One of these stages is setting the terms and conditions of employment and putting them into writing in an employment agreement. This could be at the beginning of the employment relationship, or during the relationship when one of the parties wishes to vary the agreement.

Human Rights Act 1993

Under section 22(1)(b) of the Human Rights Act 1993, it is unlawful to offer or give any of the following on a less favourable basis, because of any of the prohibited grounds:
  • Terms and conditions of employment;
  • Fringe benefits (eg superannuation or insurance cover);
  • Training;
  • Promotion; and
  • Employment transfers.

Salary and remuneration packages are a term and condition of employment. Equal pay for work of equal value must be provided. This is a positive obligation. It is not a defence to say that the complainant never asked for the same pay as colleagues.

Arbitrary starting and finishing times that are not necessary for the efficient performance of the job and which create hardship for workers with family responsibilities, can constitute family status discrimination.

An employer may be indirectly discriminating against an employee returning from parental leave, who seeks to continue his or her career on a part-time basis, continuing to care for a young child, if the employer refuses to consider whether the work can be undertaken on a part-time basis. While some jobs may not be able to be done on this basis, many can.

Case example: Inflexibility in roster changes

In Teding van Berkhout v Commissioner of Police (2013), the Employment Relations Authority held that an employee was constructively dismissed when she resigned after her employer changed her rostered hours, creating severe difficulties due to her family commitments.

The employee had worked for the Police since 1988. Following the birth of her second child in 2003, she worked 16 hours a week as a call taker/dispatcher. This arrangement was approved under the employer's Flexible Employment Option Policy (FEO).

In 2011, a new roster arrangement was introduced for all employees who worked reduced hours under the FEO policy. Under the new roster, the employee would have to work 20 hours a week and some of her shifts would start at 17.00. Her shifts had previously started at 18.00.

The employee’s husband also worked for the Police and didn't finish work until 17.00. This made it very difficult for her to start at that time due to child care issues.

The employee resisted the new shifts and asked to remain at 16 hours a week, starting at 18.00. She was told that if she did not agree to the new shifts by a certain date, she would have to return to full-time duties. She signed an agreement "under protest" and worked the new hours for around three months before resigning. She claimed she had been constructively dismissed.
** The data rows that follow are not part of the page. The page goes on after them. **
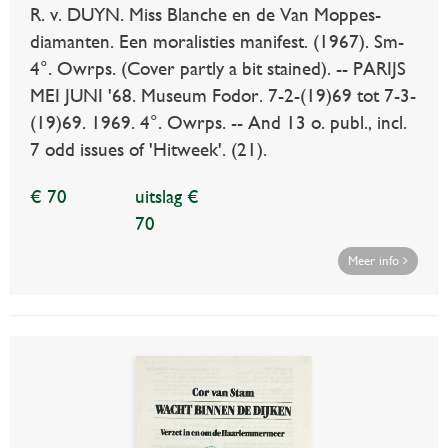
R. v. DUYN. Miss Blanche en de Van Moppes-
diamanten. Een moralisties manifest. (1967). Sm-
4°. Owrps. (Cover partly a bit stained). -- PARIJS
MEI JUNI '68. Museum Fodor. 7-2-(19)69 tot 7-3-
(19)69. 1969. 4°. Owrps. -- And 13 o. publ., incl.
7 odd issues of 'Hitweek'. (21).
€ 70
uitslag €
70
Meer info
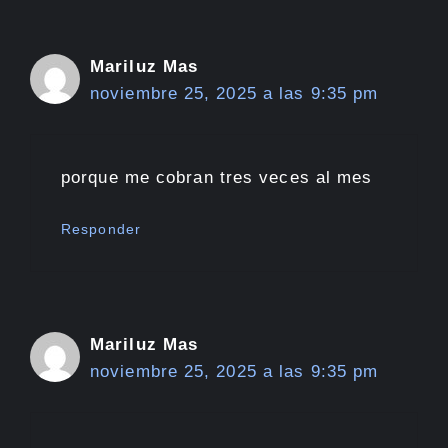
Mariluz Mas
noviembre 25, 2025 a las 9:35 pm
porque me cobran tres veces al mes
Responder
Mariluz Mas
noviembre 25, 2025 a las 9:35 pm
The Authority held that consultation in an employment setting goes beyond simply meeting with an employee in an endeavour to force them to accept new terms of employment. In particular, genuine efforts must be made to accommodate the employee's views. No such efforts were made by the employer in this case - the new roster was simply imposed upon her.

The employer did not explore the possibility of making small changes to the new roster to ease the employee’s "most severe difficulty". For example, the possibility of her starting work at 17.30 was not explored.

The Authority held the employer was unnecessarily inflexible in its insistence that the employee must commence at 17.00. Such inflexibility had a real adverse impact on her.

Section 4(1A)(b) of the Employment Relations Act 2000 imposes the duty to be active and constructive in establishing and maintaining a productive employment relationship in which the parties are, amongst other things, responsive and communicative. By failing to explore fully whether the communications centre could have accommodated a 17.30 start, the employer failed to comply with this duty.

The Authority concluded that the employee was constructively dismissed. It ordered the employer to pay lost remuneration and $10,000 compensation for humiliation, loss of dignity and injury to her feelings.